Theatre review: East Van Panto: Alice in Wonderland features little guys taking on e-commerce villains

Blazed caterpillars, banned bathroom breaks, and pandemic parody

Photo by Emily Cooper

Photo by Emily Cooper

 
 

East Van Panto: Alice in Wonderland runs in person at the York Theatre until January 2, and online starting December 18

 

TO GET A grip on how cleverly first-time East Van Panto writer Sonja Bennett channels our collective pandemic angst into cathartic laughter, look no further than the villain. 

In this year’s warped spin on Alice in Wonderland, the Queen of Hearts—aka “Jess Cheetos”—heads up the Super Giant Evil Online Store, seeking e-commerce global domination. (In this world, you know it better as Amazon.) First order of duty: putting every small store out of business along Commercial Drive. Now there’s a bad guy we can all agree on. An ongoing joke is that her overworked delivery people have to hold their pee—a gag that allows for plenty of comic, er, release in the show’s finale.

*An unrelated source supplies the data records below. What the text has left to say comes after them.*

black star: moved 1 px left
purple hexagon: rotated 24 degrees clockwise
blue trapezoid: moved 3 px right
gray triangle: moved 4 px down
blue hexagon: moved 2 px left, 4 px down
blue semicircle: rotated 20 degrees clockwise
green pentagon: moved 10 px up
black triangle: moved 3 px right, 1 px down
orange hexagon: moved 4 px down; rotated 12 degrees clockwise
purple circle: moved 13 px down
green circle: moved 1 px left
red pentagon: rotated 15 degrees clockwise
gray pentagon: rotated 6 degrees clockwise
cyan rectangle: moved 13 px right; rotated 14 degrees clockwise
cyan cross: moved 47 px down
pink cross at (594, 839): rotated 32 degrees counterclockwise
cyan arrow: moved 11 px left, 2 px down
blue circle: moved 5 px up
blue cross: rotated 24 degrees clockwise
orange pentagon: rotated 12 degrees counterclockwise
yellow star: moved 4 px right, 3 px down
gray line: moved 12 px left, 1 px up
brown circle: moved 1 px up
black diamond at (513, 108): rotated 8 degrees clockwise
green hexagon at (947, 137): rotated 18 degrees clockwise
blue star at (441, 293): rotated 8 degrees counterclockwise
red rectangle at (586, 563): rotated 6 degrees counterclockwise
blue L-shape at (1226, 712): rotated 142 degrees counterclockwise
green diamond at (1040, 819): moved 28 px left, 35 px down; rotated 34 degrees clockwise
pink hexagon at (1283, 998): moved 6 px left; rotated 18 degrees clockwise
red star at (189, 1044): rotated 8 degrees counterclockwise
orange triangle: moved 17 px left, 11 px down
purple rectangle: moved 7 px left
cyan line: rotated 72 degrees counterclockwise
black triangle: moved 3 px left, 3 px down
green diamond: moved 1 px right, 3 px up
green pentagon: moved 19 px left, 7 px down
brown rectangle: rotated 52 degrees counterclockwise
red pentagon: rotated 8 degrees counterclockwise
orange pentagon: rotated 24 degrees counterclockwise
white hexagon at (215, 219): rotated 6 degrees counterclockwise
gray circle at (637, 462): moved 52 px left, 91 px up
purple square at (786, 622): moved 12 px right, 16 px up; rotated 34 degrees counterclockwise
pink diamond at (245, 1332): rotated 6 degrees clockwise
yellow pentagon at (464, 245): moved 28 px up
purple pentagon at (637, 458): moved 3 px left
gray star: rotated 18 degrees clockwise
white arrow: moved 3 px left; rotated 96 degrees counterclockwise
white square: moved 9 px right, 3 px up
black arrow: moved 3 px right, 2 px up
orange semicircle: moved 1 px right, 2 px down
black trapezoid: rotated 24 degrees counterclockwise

After 2020’s online-only lockdown edition, Theatre Replacement’s Panto is back in fine, hilariously topical form—still finding fresh kinds of fun, nine years into its existence. (Credit the strong quota of laughs at least in part to Bennett’s background writing for the likes of Letterkenny.) There’s a lot to lift your spirits in this show that actually has something meaningful—and surprisingly moving—to say about these unprecedented times.

Much of this rendition’s whacked-out energy comes courtesy of Alice, fearless Panto favourite Dawn Petten and a veteran who dates back to the show’s Beanstalk beginnings. A running joke here is that her goofy blonde 10-year-old looks old for her age (“How old do I look?” “56?”), to Alice’s increasing consternation. 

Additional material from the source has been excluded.